All university requirements regarding the administration of agreements with private sponsors for drug and device testing using human subjects have been satisfied.
If all of the above criteria are met, the university may grant to the sponsor a certain range of rights to inventions made by university researchers in the direct performance of the clinical trial protocol. The terms contained in the standard clinical trial agreement are used for Phase III or IV trials meeting the above criteria and involving little or no investigator involvement in the conception or development of the protocol. However, the university reviews patent terms on a case-by-case basis and prefers to do so with a thorough understanding of the work contemplated.
California Education Code Section 92000 provides that the name “University of California” is the property of the state of California, and either the name, or any abbreviation of it may not be used by anyone without the permission of the Regents of the University of California. Consequently, the use of the university’s name to suggest that it endorses a product or service is not allowed. However, a sponsor may use the university’s name to fulfill their obligations as required by law, or by otherwise requesting prior written approval from the university.
When conducting a sponsor-designed clinical trial protocol, the university is following the sponsor’s detailed instructions, as presented in the protocol for each clinical trial. As a public, non-profit educational institution, the university cannot bear the financial responsibility for any injury or damages resulting from the performance of the clinical trial. Consequently, the university requires that the sponsor maintain a policy or program of insurance sufficient to support this obligation. All clinical trial agreements with the university contain a provision detailing sponsor’s obligation to indemnify the university against all claims based on following sponsor’s directions in performance of the clinical trial. The sponsor’s obligation to assume all financial responsibility does not apply to injury or damage that are caused by: 1) caused by UC Davis’ failure to adhere to the protocol; 2) failure to comply with FDA or other governmental requirements; or 3) caused by the negligence of a faculty member or the university.

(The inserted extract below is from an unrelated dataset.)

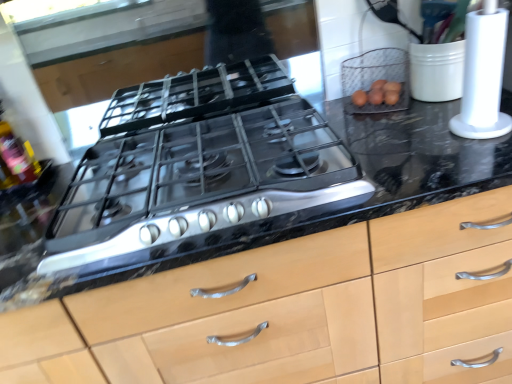 What are the coordinates of `free location to the right of translucent plastic bottle at left` in the screenshot? It's located at (57, 184). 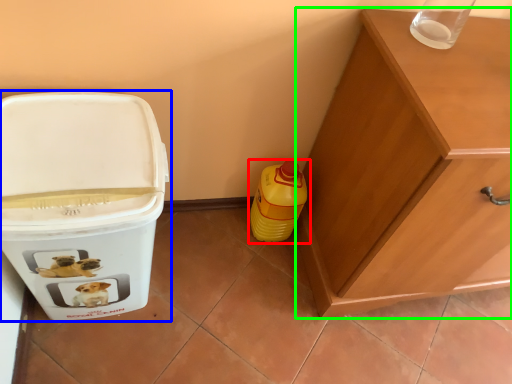 Question: Which object is positioned closest to bottle (highlighted by a red box)? Select from waste container (highlighted by a blue box) and cabinetry (highlighted by a green box).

As a matter of university policy, in the case of subject injury resulting directly from study drug administration or any study procedures carried out in accordance with the sponsor-designed protocol, the university will provide reasonably necessary medical treatment. University policy specifically prohibits billing the subject or a third-party for the costs of treating such injuries. Therefore, the university requires reimbursement for the cost of such treatment from the sponsor, and all clinical trial agreements contain a corresponding provision. Human subject welfare is a primary concern for the university and exceptions to these terms cannot be accommodated.
The University of California is a constitutional corporation of the State of California and contract accepted by the university must be interpreted under California Law, excluding the conflicts of the laws provisions. The university will also consider contractual silence regarding this issue, but cannot negotiate any other terms.